The U.S. Department of Agriculture (USDA) awarded farm to school grants to Connections Public Charter School (Connections) in Hilo and Mālama Honua Public Charter School (MHPCS) in Waimānalo.
The USDA is investing $12 million in Farm to School Grants this year, announcing awards to 176 grantees, including 4 from Hawaiʻi. The grants will help expand access to fresh, local foods and hands-on agricultural learning for keiki.
Connections will develop learning and food production experiences for students in grades K-12. Gardens will function as living classrooms that reflect natural processes and at the same time increase students' awareness of and appreciation of the canoe plants cultivated in ancient Hawaiʻi. The School's cafeteria will use food grown by students.

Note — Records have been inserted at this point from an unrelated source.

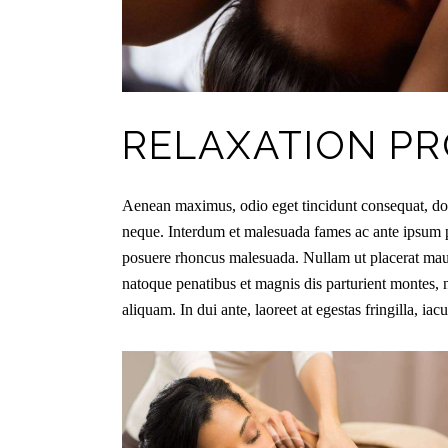
RELAXATION P
Aenean maximus, odio eget tincidunt consequat, dolo
neque. Interdum et malesuada fames ac ante ipsum p
posuere rhoncus malesuada. Nullam ut placerat maur
natoque penatibus et magnis dis parturient montes, 
aliquam. In dui ante, laoreet at egestas fringilla, iac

Mālama Honua will refine its farm to school curriculum to align the National Farm to School framework with the deep-seated Hawaiian values and culture based makeup of MHPCS. School Director Denise Espania shared that for Indigenous and Native communities, health and wellness is more comprehensive than nutrition and physical activity. It embodies cultural values and practices while emphasizing cultural perpetuation and connection to place. The most influential health and food-based program for Hawaiian communities, such as that at MHPCS, pairs the core Farm to School elements of nutrition, school gardens, and education with MHPCS's culture-based elements of environmental stewardship and perpetuation of cultural practices.
By 2022, MHPCS will have a K-8 culture based Farm to School curriculum whose ancestral connection to land and traditions support student understanding and advocacy of food sovereignty and security. They will create educational field experiences for students with community partners. Students will engage in projects that work towards Hawaiʻi becoming increasingly more self-sustained.